Perhaps counterintuitively, it might not be a red flag if your chosen camera brand has had problems in the past, provided the company has fixed them.“It’s better if there have been vulnerabilities reported on a camera because it gives us the ability to take a look at how a company deals with them,” Heiland says. “I’d rather go with a company that’s had multiple vulnerabilities in its cameras and shows a track record of fixing them quickly than a company that’s had no vulnerabilities. Because there’s no such thing as no vulnerabilities.” 

Room for Improvement

Where does Eufy go from here? The flaws have been patched, but it says it’s planning to bring on companies in security consulting, certification, and penetration-testing to conduct a comprehensive assessment of its products and eliminate potential risks. Eufy says there will also be an independent review of its processes and practices from an as-yet-unnamed security expert, and it plans to set up a security bounty program. These are positive steps, perhaps necessary growth for any security brand that expects to be taken seriously. It’s unfortunate that it took another scandal for Eufy to act. 

If you visit a manufacturer’s website, Heiland says it should be easy to find out how to report a vulnerability. If a company has a bug bounty program offering cash rewards to security researchers (incentivizing people to test the cameras and find flaws), all the better. ArloLogitechNest, and Wyze have some kind of bug bounty program, though the focus and rewards vary. Research should also turn up reports, like this one on Ezviz by Bitdefender, which shows the company is responsive and quick to investigate and fix flaws.

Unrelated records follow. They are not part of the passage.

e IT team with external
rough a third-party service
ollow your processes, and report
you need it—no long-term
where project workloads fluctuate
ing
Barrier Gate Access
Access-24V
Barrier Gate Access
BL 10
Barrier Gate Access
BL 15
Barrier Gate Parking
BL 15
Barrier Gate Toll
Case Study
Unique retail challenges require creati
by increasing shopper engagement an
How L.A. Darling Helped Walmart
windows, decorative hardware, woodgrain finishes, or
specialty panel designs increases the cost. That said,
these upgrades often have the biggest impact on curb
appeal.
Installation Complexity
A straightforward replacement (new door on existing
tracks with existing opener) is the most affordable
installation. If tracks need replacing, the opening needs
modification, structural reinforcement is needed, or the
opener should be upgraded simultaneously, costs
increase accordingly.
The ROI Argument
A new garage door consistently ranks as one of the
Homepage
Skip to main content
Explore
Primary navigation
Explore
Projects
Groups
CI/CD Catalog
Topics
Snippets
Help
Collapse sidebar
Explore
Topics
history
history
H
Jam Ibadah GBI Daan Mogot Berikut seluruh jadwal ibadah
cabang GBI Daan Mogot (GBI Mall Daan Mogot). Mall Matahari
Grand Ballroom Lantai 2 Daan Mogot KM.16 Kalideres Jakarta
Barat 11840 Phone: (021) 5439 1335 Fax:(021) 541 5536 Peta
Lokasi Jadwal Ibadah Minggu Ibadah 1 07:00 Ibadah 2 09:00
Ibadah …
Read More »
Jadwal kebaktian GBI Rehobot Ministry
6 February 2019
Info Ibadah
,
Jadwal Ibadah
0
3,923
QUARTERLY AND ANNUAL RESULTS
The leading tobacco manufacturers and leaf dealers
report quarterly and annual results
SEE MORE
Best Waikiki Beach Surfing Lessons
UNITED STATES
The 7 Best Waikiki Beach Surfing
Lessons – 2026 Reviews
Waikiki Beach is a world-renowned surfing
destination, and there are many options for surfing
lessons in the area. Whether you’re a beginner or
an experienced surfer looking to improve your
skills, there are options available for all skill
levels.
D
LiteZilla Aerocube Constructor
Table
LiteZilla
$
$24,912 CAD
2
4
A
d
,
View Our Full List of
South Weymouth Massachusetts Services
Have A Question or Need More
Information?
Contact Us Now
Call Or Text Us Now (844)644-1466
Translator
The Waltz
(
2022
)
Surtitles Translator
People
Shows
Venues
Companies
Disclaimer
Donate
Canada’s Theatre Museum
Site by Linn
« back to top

Keeping things secure is not just down to the camera manufacturer. Heiland warns against recycling passwords and strongly suggests picking long, complex passwords (16 to 24 characters) that mix alphanumeric, uppercase, lowercase, and special characters. You can use a password manager to help you keep track. He also recommends setting up security cameras and IoT devices on a network separate from your main computers, laptops, and phones. Most good routers and mesh systems offer guest or IoT network options that allow this.

If you have indoor security cameras, turn them off when you’re home. Look for cameras with shutters and privacy modes, or turn them around, unplug them, or use a scheduled smart plug. Heiland says he would not have a camera in the house but has less of an issue with carefully positioned outdoor security cameras. Just remember that even if you find a system that ticks all your boxes, there’s only so much you can verify.